To say the film is surrealist would be accurate but also a massive understatement. It is like the filmmakers were on acid and LSD when watching other movies and this is the result. Because of this, the film is not easy to follow and naturally isn’t for everyone. But as a psychedelic and surrealist work, the film succeeds in keeping the audience engaged. Friend of the World contains much bodily and some gross-out horror that may make you think twice before eating something while watching the film. This is apparent with the practical makeup for the infected/zombies. I was pleasantly surprised to see how disturbingly realistic the makeup was whenever we see someone who’s infected, as not many films have this much attention to detail. Additionally, the film being shot in black and white allows it to delve deeper into its horror motif by accentuating the play on shadows, and further sells the claustrophobic feeling of being stuck in an underground bunker.

Nick Young and Alexandra Slade in Friend of the World

To complement the exemplary visual effects, the performances from our leads are top notch.
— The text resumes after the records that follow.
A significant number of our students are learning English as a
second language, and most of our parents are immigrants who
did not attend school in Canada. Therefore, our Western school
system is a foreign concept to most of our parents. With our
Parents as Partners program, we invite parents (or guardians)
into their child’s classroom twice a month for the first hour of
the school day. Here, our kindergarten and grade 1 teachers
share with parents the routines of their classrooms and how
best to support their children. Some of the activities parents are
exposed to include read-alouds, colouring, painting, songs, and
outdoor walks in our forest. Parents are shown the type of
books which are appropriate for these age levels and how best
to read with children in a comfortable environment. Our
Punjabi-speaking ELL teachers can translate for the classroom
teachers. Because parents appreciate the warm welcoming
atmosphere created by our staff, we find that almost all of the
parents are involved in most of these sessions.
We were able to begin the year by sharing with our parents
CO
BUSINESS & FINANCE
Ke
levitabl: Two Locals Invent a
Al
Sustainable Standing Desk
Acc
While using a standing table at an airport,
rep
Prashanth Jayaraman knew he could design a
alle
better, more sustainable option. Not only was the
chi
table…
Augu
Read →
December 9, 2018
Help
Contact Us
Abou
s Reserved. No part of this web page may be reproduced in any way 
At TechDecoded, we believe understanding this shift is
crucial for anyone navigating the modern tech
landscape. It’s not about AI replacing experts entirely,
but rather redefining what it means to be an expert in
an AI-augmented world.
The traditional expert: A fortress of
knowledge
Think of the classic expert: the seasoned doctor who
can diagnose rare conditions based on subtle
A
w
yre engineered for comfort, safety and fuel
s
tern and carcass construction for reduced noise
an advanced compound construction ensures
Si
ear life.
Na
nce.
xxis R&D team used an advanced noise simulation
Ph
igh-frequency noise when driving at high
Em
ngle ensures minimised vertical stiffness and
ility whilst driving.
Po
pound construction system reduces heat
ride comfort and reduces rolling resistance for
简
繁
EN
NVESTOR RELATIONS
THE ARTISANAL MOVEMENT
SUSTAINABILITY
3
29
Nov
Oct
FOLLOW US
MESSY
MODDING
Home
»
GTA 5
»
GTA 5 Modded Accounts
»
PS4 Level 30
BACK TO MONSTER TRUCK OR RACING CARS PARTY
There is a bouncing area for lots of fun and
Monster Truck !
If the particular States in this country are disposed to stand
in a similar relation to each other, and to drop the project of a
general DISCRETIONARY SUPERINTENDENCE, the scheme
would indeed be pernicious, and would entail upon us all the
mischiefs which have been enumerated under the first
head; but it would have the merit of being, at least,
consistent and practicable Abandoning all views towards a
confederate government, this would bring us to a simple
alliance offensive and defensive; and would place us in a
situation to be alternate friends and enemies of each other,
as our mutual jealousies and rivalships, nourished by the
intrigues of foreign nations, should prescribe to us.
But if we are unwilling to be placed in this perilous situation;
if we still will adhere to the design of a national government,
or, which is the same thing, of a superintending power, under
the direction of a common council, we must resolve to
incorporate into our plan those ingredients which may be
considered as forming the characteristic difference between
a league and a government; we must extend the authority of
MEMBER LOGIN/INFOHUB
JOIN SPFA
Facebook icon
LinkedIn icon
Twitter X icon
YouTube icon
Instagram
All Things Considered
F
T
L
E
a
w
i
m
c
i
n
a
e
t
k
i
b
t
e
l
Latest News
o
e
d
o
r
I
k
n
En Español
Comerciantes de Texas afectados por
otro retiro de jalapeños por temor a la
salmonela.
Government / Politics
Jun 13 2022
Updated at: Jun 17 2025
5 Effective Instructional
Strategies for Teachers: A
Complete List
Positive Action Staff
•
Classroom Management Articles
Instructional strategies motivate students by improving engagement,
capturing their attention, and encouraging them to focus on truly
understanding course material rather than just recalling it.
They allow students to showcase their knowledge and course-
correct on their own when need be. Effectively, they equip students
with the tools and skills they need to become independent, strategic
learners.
Alexandra Slade does a good job in her role being the straight man to the growing insanity of the film. Nick Young as General Gore is like if General Ripper from Dr. Strangelove was transplanted into the modern world and given drugs after watching Apocalypse Now. He is the opposite of our lead in every way and his unhinged monologues offer much insight into his declining mental state. Despite the film having a small cast, that doesn't necessarily make it a bad thing, as plenty of more recognized films have small casts. What matters most is how the cast is utilized, and Friend of the World utilizes its cast exceptionally.

The film was released in 2020, a year with COVID-19, and during an election year that was as tumultuous as the one four years prior. This helps the film in its relevance, especially with our main characters’ dynamic of being polar opposites to each other and Gore being an obvious conspiracy theorist. All of this helps make Friend of the World into an interesting experience and a solid film. With good acting, visuals, and direction this film makes a surrealist experience that can be enjoyed by fans of surrealist and psychedelic works.